• **Saved entries**
|---|

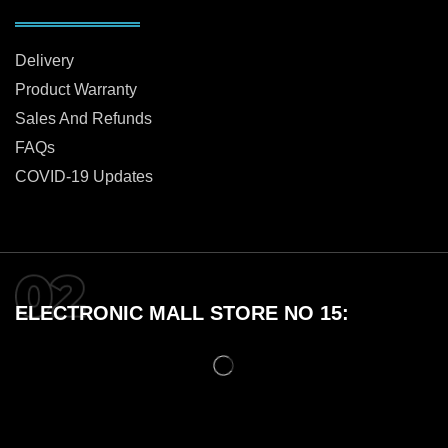
Delivery
Product Warranty
Sales And Refunds
FAQs
COVID-19 Updates
ELECTRONIC MALL STORE NO 15:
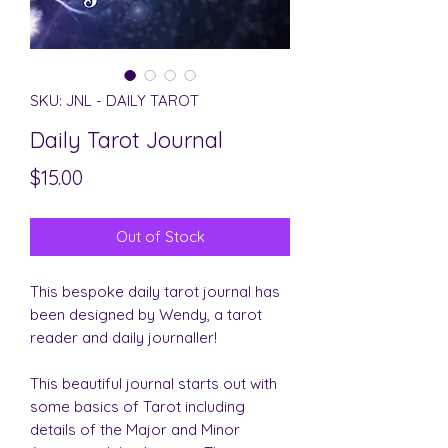
SKU: JNL - DAILY TAROT
Daily Tarot Journal
Price
$15.00
Out of Stock
This bespoke daily tarot journal has
been designed by Wendy, a tarot
reader and daily journaller!
This beautiful journal starts out with
some basics of Tarot including
details of the Major and Minor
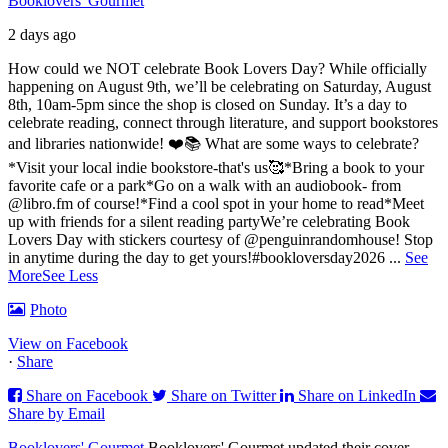
Booklovers' Gourmet
2 days ago
How could we NOT celebrate Book Lovers Day? While officially
happening on August 9th, we’ll be celebrating on Saturday, August
8th, 10am-5pm since the shop is closed on Sunday. It’s a day to
celebrate reading, connect through literature, and support bookstores
and libraries nationwide! ❤️📚
What are some ways to celebrate?
*Visit your local indie bookstore-that's us🥰
*Bring a book to your
favorite cafe or a park
*Go on a walk with an audiobook- from
@libro.fm of course!
*Find a cool spot in your home to read
*Meet
up with friends for a silent reading party
We’re celebrating Book
Lovers Day with stickers courtesy of @penguinrandomhouse! Stop
in anytime during the day to get yours!
#bookloversday2026
...
See
More
See Less
Photo
View on Facebook
·
Share
Share on Facebook
Share on Twitter
Share on LinkedIn
Share by Email
Booklovers' Gourmet
Booklovers' Gourmet updated their cover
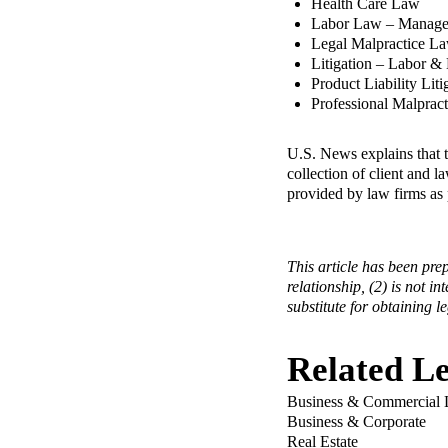
Health Care Law
Labor Law – Manag
Legal Malpractice L
Litigation – Labor 
Product Liability Lit
Professional Malprac
U.S. News explains that 
collection of client and 
provided by law firms as 
This article has been pre
relationship, (2) is not in
substitute for obtaining l
Related Le
Business & Commercial L
Business & Corporate
Real Estate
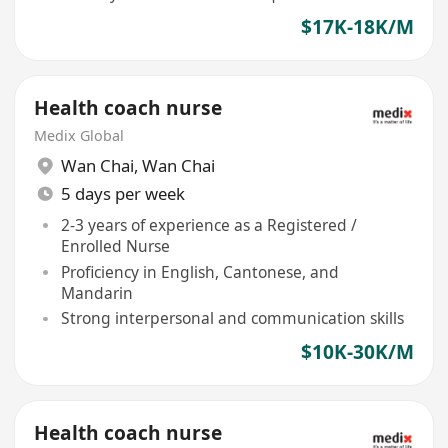
$17K-18K/M
Health coach nurse
Medix Global
Wan Chai
,
Wan Chai
5 days per week
2-3 years of experience as a Registered /
Enrolled Nurse
Proficiency in English, Cantonese, and
Mandarin
Strong interpersonal and communication skills
$10K-30K/M
Health coach nurse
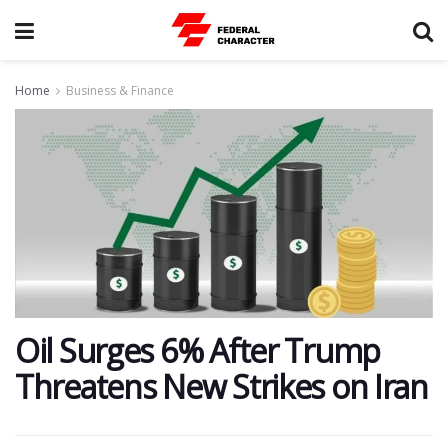
Home
Business & Finance
​Oil Surges 6% After Trump
Threatens New Strikes on Iran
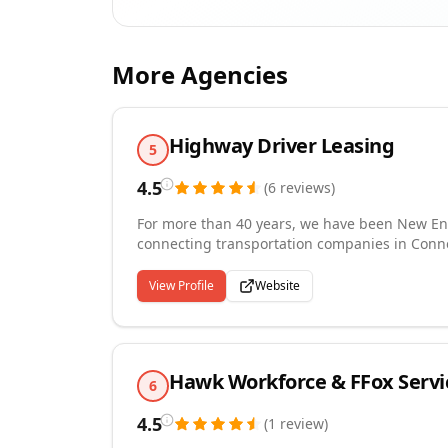
More Agencies
Highway Driver Leasing
5
4.5
(
6
reviews
)
For more than 40 years, we have been New Engl
connecting transportation companies in Conn
with experienced, DOT-qualified CDL truck driv
materials handling, construction, flatbed, and
View Profile
Website
temporary engagements that give carriers the 
backed by a Director of Safety certified by t
we stay current with all DOT regulatory requir
every assignment.
Hawk Workforce & FFox Servi
6
4.5
(
1
review
)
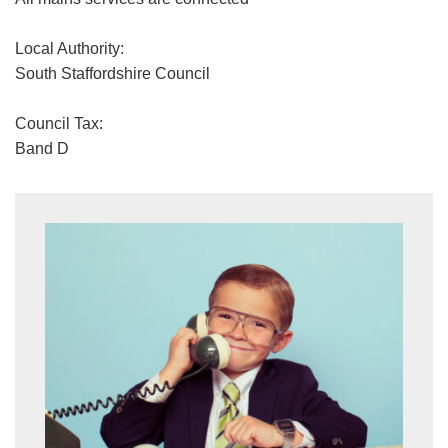
Local Authority:
South Staffordshire Council
Council Tax:
Band D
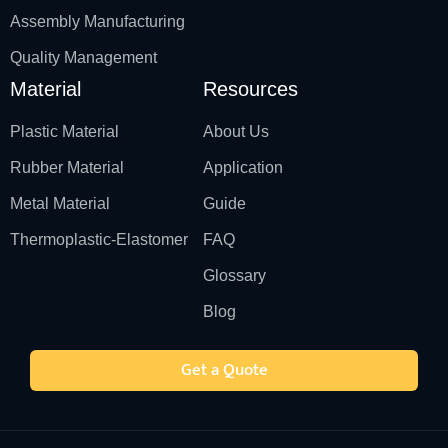
Assembly Manufacturing
Quality Management
Material
Resources
Plastic Material
About Us
Rubber Material
Application
Metal Material
Guide
Thermoplastic-Elastomer
FAQ
Glossary
Blog
Get a Quote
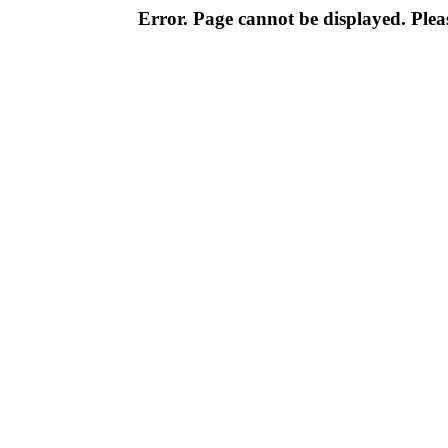
Error. Page cannot be displayed. Pleas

|---|

• **PROBLEM**
Transcribe, from the records above, the first line and every line after it up to and including the line with "some basics of Tarot including"; omit pictures.

• **RESPONSE**
Delivery
Product Warranty
Sales And Refunds
FAQs
COVID-19 Updates
ELECTRONIC MALL STORE NO 15:
SKU: JNL - DAILY TAROT
Daily Tarot Journal
Price
$15.00
Out of Stock
This bespoke daily tarot journal has
been designed by Wendy, a tarot
reader and daily journaller!
This beautiful journal starts out with
some basics of Tarot including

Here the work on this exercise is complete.